Ninguém parecia ter certeza de como tal limpeza poderia ser realizada de qualquer maneira. Falou-se sobre a Microsoft lançar uma atualização para o Windows que impediria a execução do código - mas ninguém parecia saber quanto tempo que levaria para produzir, nem mesmo como a empresa poderia esperar persuadir todos os seus meio bilhão de clientes a baixar e instalar o consertar.

O que ficou claro é que, uma vez que seu PC pegou a praga, ele ficou basicamente inutilizável; portanto, até que alguém apresentasse uma solução, o mundo estava efetivamente sem o Windows. Este foi um grande negócio. Parte de mim não pôde deixar de admirar a engenhosidade dos criadores da praga, que de alguma forma conseguiram causar esse caos mundial usando nada mais do que um simples programa de computador.

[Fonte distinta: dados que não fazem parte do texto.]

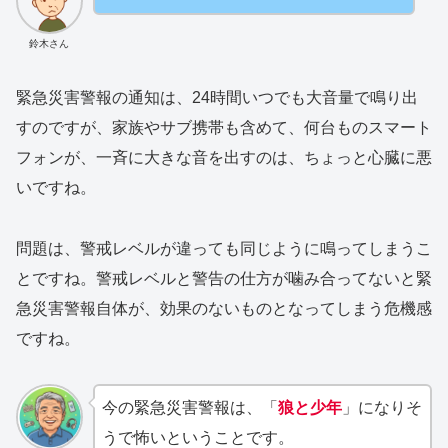
鈴木さん
緊急災害警報の通知は、24時間いつでも大音量で鳴り出
すのですが、家族やサブ携帯も含めて、何台ものスマート
フォンが、一斉に大きな音を出すのは、ちょっと心臓に悪
いですね。
問題は、警戒レベルが違っても同じように鳴ってしまうこ
とですね。警戒レベルと警告の仕方が噛み合ってないと緊
急災害警報自体が、効果のないものとなってしまう危機感
ですね。
今の緊急災害警報は、「
狼と少年
」になりそ
うで怖いということです。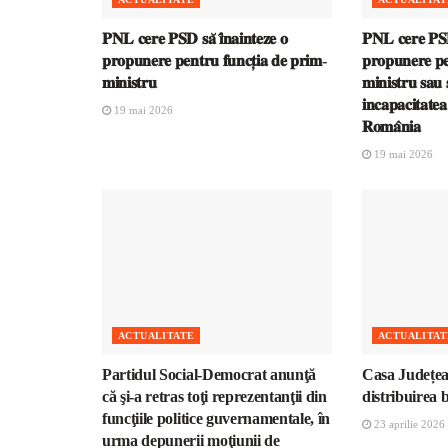
𝐏𝐍𝐋 𝐜𝐞𝐫𝐞 𝐏𝐒𝐃 𝐬𝐚̆ 𝐢̂𝐧𝐚𝐢𝐧𝐭𝐞𝐳𝐞 𝐨
𝐏𝐍𝐋 𝐜𝐞𝐫𝐞 𝐏𝐒𝐃 
𝐩𝐫𝐨𝐩𝐮𝐧𝐞𝐫𝐞 𝐩𝐞𝐧𝐭𝐫𝐮 𝐟𝐮𝐧𝐜𝐭̦𝐢𝐚 𝐝𝐞 𝐩𝐫𝐢𝐦-
𝐩𝐫𝐨𝐩𝐮𝐧𝐞𝐫𝐞 𝐩𝐞
𝐦𝐢𝐧𝐢𝐬𝐭𝐫𝐮
𝐦𝐢𝐧𝐢𝐬𝐭𝐫𝐮 𝐬𝐚𝐮 𝐬
𝐢𝐧𝐜𝐚𝐩𝐚𝐜𝐢𝐭𝐚𝐭𝐞
19 mai 2026
𝐑𝐨𝐦𝐚̂𝐧𝐢𝐚
19 mai 2026
ACTUALITATE
ACTUALITAT
Partidul Social-Democrat anunţă
Casa Județea
că şi-a retras toţi reprezentanţii din
distribuirea 
funcţiile politice guvernamentale, în
23 aprilie 2026
urma depunerii moţiunii de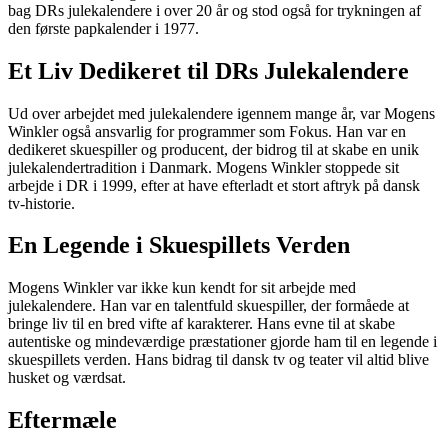
bag DRs julekalendere i over 20 år og stod også for trykningen af
den første papkalender i 1977.
Et Liv Dedikeret til DRs Julekalendere
Ud over arbejdet med julekalendere igennem mange år, var Mogens
Winkler også ansvarlig for programmer som Fokus. Han var en
dedikeret skuespiller og producent, der bidrog til at skabe en unik
julekalendertradition i Danmark. Mogens Winkler stoppede sit
arbejde i DR i 1999, efter at have efterladt et stort aftryk på dansk
tv-historie.
En Legende i Skuespillets Verden
Mogens Winkler var ikke kun kendt for sit arbejde med
julekalendere. Han var en talentfuld skuespiller, der formåede at
bringe liv til en bred vifte af karakterer. Hans evne til at skabe
autentiske og mindeværdige præstationer gjorde ham til en legende i
skuespillets verden. Hans bidrag til dansk tv og teater vil altid blive
husket og værdsat.
Eftermæle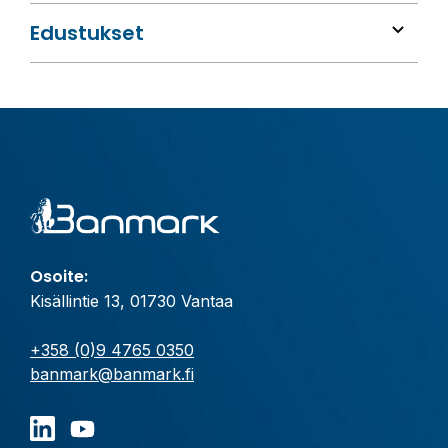
Edustukset
Osoite:
Kisällintie 13, 01730 Vantaa
+358 (0)9 4765 0350
banmark@banmark.fi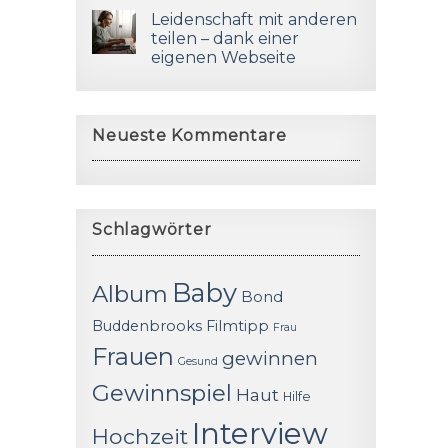
Leidenschaft mit anderen
teilen – dank einer
eigenen Webseite
Neueste Kommentare
Schlagwörter
Baby
Album
Bond
Buddenbrooks
Filmtipp
Frau
Frauen
gewinnen
Gesund
Gewinnspiel
Haut
Hilfe
Interview
Hochzeit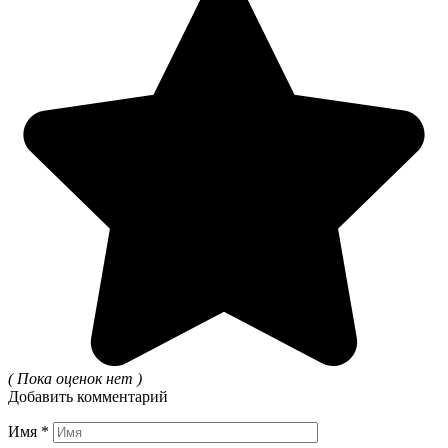
( Пока оценок нет )
Добавить комментарий
Имя
*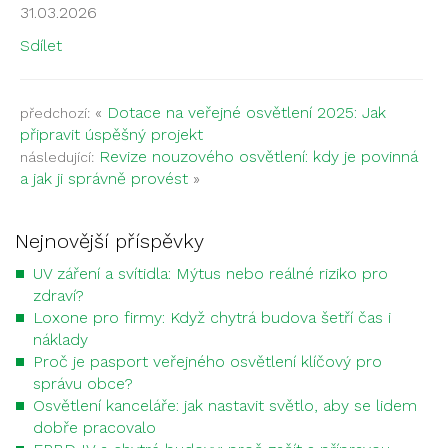
31.03.2026
Sdílet
«
Dotace na veřejné osvětlení 2025: Jak
předchozí:
připravit úspěšný projekt
Revize nouzového osvětlení: kdy je povinná
následující:
a jak ji správně provést
»
Nejnovější příspěvky
UV záření a svítidla: Mýtus nebo reálné riziko pro
zdraví?
Loxone pro firmy: Když chytrá budova šetří čas i
náklady
Proč je pasport veřejného osvětlení klíčový pro
správu obce?
Osvětlení kanceláře: jak nastavit světlo, aby se lidem
dobře pracovalo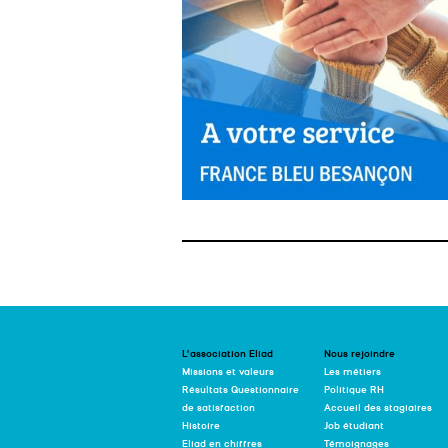
L’association Eliad
Nous rejoindre
Missions et valeurs
Les métiers
Résultats Questionnaire
Politique RH
de satisfaction
Accueil des stagiaires
Histoire
Job étudiant
Eliad en chiffres
Témoignages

Mas as consequências foram tudo menos admiráveis: enquanto amigos e familiares puderam continuar usando o Twitter e Facebook em seus telefones, muitas empresas descobriram que, sem o Windows, não podiam fazer negócios. Em 24 horas, George Osborne estava no programa Today fazendo barulhos sombrios sobre o impacto da praga na economia global.

Olhando para trás naqueles poucos dias frenéticos, tenho que admitir que as coisas não saíram tão mal quanto eu temia. Os outdoors e anúncios de rádio explicando como eliminar a praga mostraram-se misericordiosamente eficazes. Tudo o que você precisava fazer era procurar um arquivo chamado readme.scr – você acredita que esses caras tiveram a ideia de disfarçar seu programa como um protetor de tela? – e em uma semana estávamos praticamente de volta ao normal. Hoje, os novos laptops vêm com uma versão atualizada do Windows que bloqueia automaticamente o readme.scr, para que a praga nunca mais mostre sua cara feia. Problema resolvido.

O que realmente aconteceu

Os vírus de computador foram concebidos por pesquisadores acadêmicos já em 1949, e o primeiro vírus de PC atacou em 1986. Mas foi necessária uma série de grandes ataques no final dos anos 1990 e início dos anos 2000 para realmente trazer a ameaça à atenção geral – e forçar a Microsoft e outros a se concentrarem seriamente na segurança. Se esses ataques milenares não tivessem ocorrido, poderíamos facilmente ter continuado alegremente por vários anos sem proteção.

Talvez seja uma bênção que nomes como Melissa, ILOVEYOU e Blaster tenham surgido quando surgiram, antes que nossa sociedade se tornasse mais dependente de computadores para funcionar.